= Kudzu (computer daemon) =

Computer hardware probing program

Kudzu is a computer hardware probing program (written by Red Hat) which relies on a library of hardware device information. It is not to be confused with kudzu, a vine-like plant.

==Description==
When the computer boots, kudzu detects changes in the running system's hardware configuration, if any, and activates the newly detected hardware (or removal of hardware). kudzu only runs at boot time, and then exits.
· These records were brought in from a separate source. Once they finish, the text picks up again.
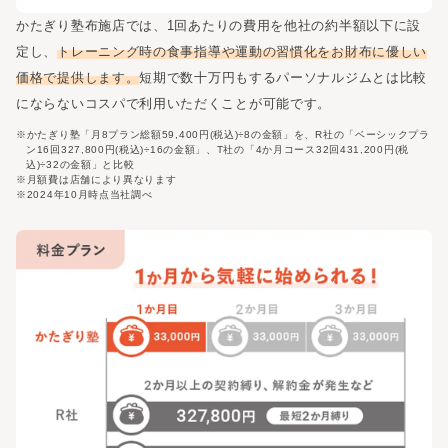
かたぎり塾
布施店
では、1回あたりの費用を他社の約半額以下に設
定し、
トレーニング時の食事指導や運動の習慣化をお財布に優しい
価格で提供します。
短期で数十万円もするパーソナルジムとは比較
にならないコスパで利用いただくことが可能です。
※かたぎり塾「月8プラン総額59,400円(税込)÷8の金額」を、R社の「ベーシックプラ
ン16回327,800円(税込)÷16の金額」、T社の「4か月コース32回431,200円(税
込)÷32の金額」と比較
※月額費は店舗により異なります
※2024年10月時点当社調べ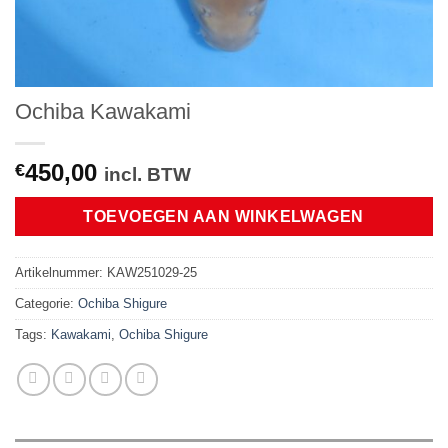
Ochiba Kawakami
450,00
€
incl. BTW
TOEVOEGEN AAN WINKELWAGEN
Artikelnummer:
KAW251029-25
Categorie:
Ochiba Shigure
Tags:
Kawakami
,
Ochiba Shigure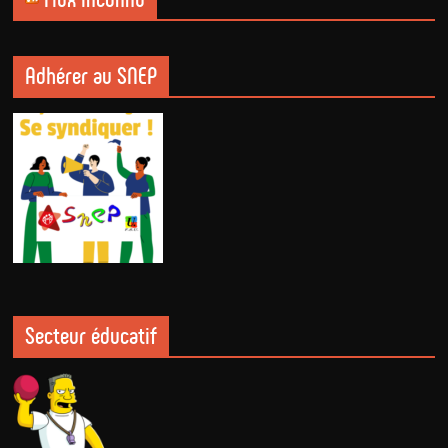
Adhérer au SNEP
Secteur éducatif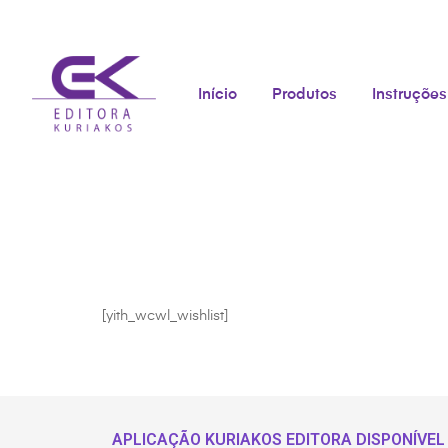
Início
Produtos
Instruções
[yith_wcwl_wishlist]
APLICAÇÃO KURIAKOS EDITORA DISPONÍVEL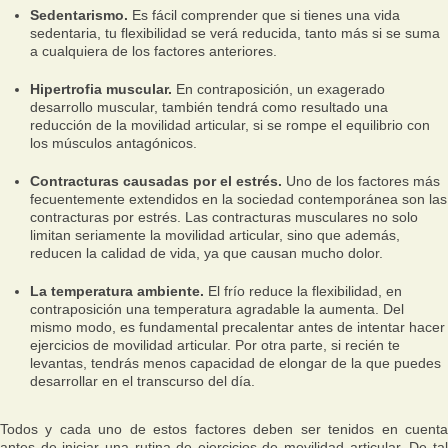
Sedentarismo.
Es fácil comprender que si tienes una vida
sedentaria, tu flexibilidad se verá reducida, tanto más si se suma
a cualquiera de los factores anteriores.
Hipertrofia muscular.
En contraposición, un exagerado
desarrollo muscular, también tendrá como resultado una
reducción de la movilidad articular, si se rompe el equilibrio con
los músculos antagónicos.
Contracturas causadas por el estrés.
Uno de los factores más
fecuentemente extendidos en la sociedad contemporánea son las
contracturas por estrés. Las contracturas musculares no solo
limitan seriamente la movilidad articular, sino que además,
reducen la calidad de vida, ya que causan mucho dolor.
La temperatura ambiente.
El frío reduce la flexibilidad, en
contraposición una temperatura agradable la aumenta. Del
mismo modo, es fundamental precalentar antes de intentar hacer
ejercicios de movilidad articular. Por otra parte, si recién te
levantas, tendrás menos capacidad de elongar de la que puedes
desarrollar en el transcurso del día.
Todos y cada uno de estos factores deben ser tenidos en cuenta
antes de iniciar una rutina de ejercicios de movilidad articular. De tal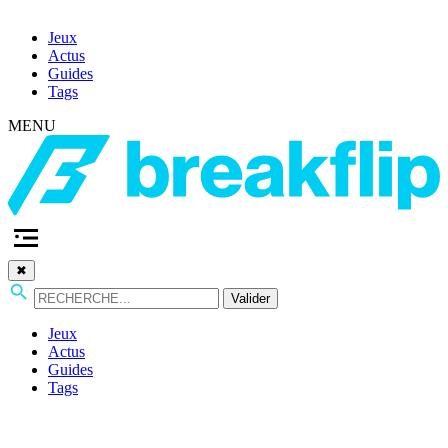
Jeux
Actus
Guides
Tags
MENU
✖
Valider
Jeux
Actus
Guides
Tags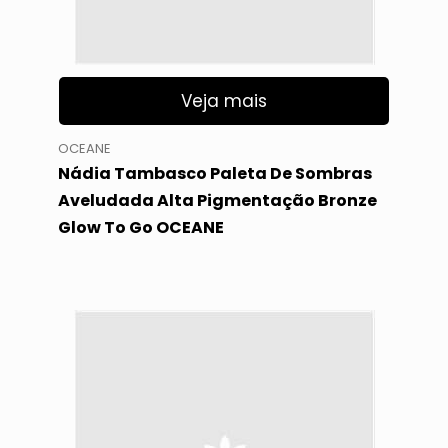
Veja mais
OCEANE
Nádia Tambasco Paleta De Sombras
Aveludada Alta Pigmentação Bronze
Glow To Go OCEANE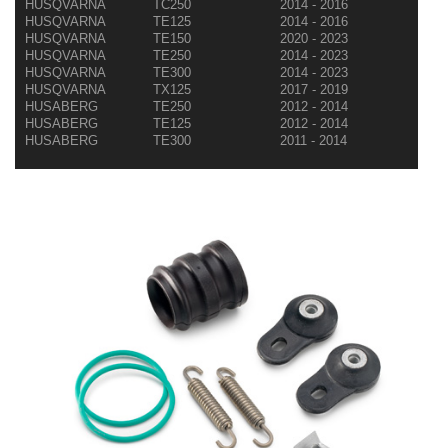
HUSQVARNA
TC250
2014 - 2016
HUSQVARNA
TE125
2014 - 2016
HUSQVARNA
TE150
2020 - 2023
HUSQVARNA
TE250
2014 - 2023
HUSQVARNA
TE300
2014 - 2023
HUSQVARNA
TX125
2017 - 2019
HUSABERG
TE250
2012 - 2014
HUSABERG
TE125
2012 - 2014
HUSABERG
TE300
2011 - 2014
There is no performance penalty during normal operation. (Since Fedora release 9, kudzu is superseded by HAL) kudzu detects and configures new and/or changed hardware on a system.

When started, kudzu detects the current hardware, and checks it against a database stored in /etc/sysconfig/hwconf, if one exists. It then determines if any hardware has been added or removed from the system. If so, it gives the users the opportunity to configure any added hardware, and unconfigure any removed hardware. It then updates the database in /etc/sysconfig/hwconf. If no previous database exists, kudzu attempts to determine what devices have already been configured, by looking at /etc/modprobe.conf, /etc/sysconfig/network-scripts/, and /etc/X11/xorg.conf.

==Options usage==

—help, -?
    Print help information.
-q, --quiet
    Run 'quietly'; do only configuration that doesn't require user input.
-s, --safe
    Do only 'safe' probes that won't disturb hardware. Currently, this disables the serial probe, the DDC monitor probe, and the PS/2 probe.
-t, --timeout [seconds]
    This sets the timeout for the initial dialog. If no key is pressed before the timeout elapses, kudzu exits, and /etc/sysconfig/hwconf is not updated.
-k, --kernel [version]
    When determining whether a module exists, use the specified kernel version. (If this is not set, it defaults to the current kernel version.) Do not specify suffixes such as 'smp' or 'summit'; these are automatically searched.
-b, --bus [bus]
    Only probe on the specified bus.
-c, --class [class]
    Only probe for the specified class.
-f, --file [file]
    Read hardware probe info from file file and do not do an actual probe.
-p, --probe
    Print probe information to the screen, and do not actually configure or unconfigure any devices.

==Files==

/etc/sysconfig/hwconf
    Listing of current installed hardware.
/etc/sysconfig/kudzu
    Configuration for the boot-time hardware probe. Set 'SAFE' to something other than 'no' to force only safe probes.
/etc/modprobe.conf
    Module configuration file.
/etc/sysconfig/network-scripts/ifcfg-*
    Network interface configuration files.

==Bugs==

The serial probe will disturb any currently in-use devices, and returns odd results if used on machines acting as serial consoles. On some older graphics cards, the DDC probe can do strange things.

Running kudzu to configure network adapters post-boot after the network has started may have unintended results.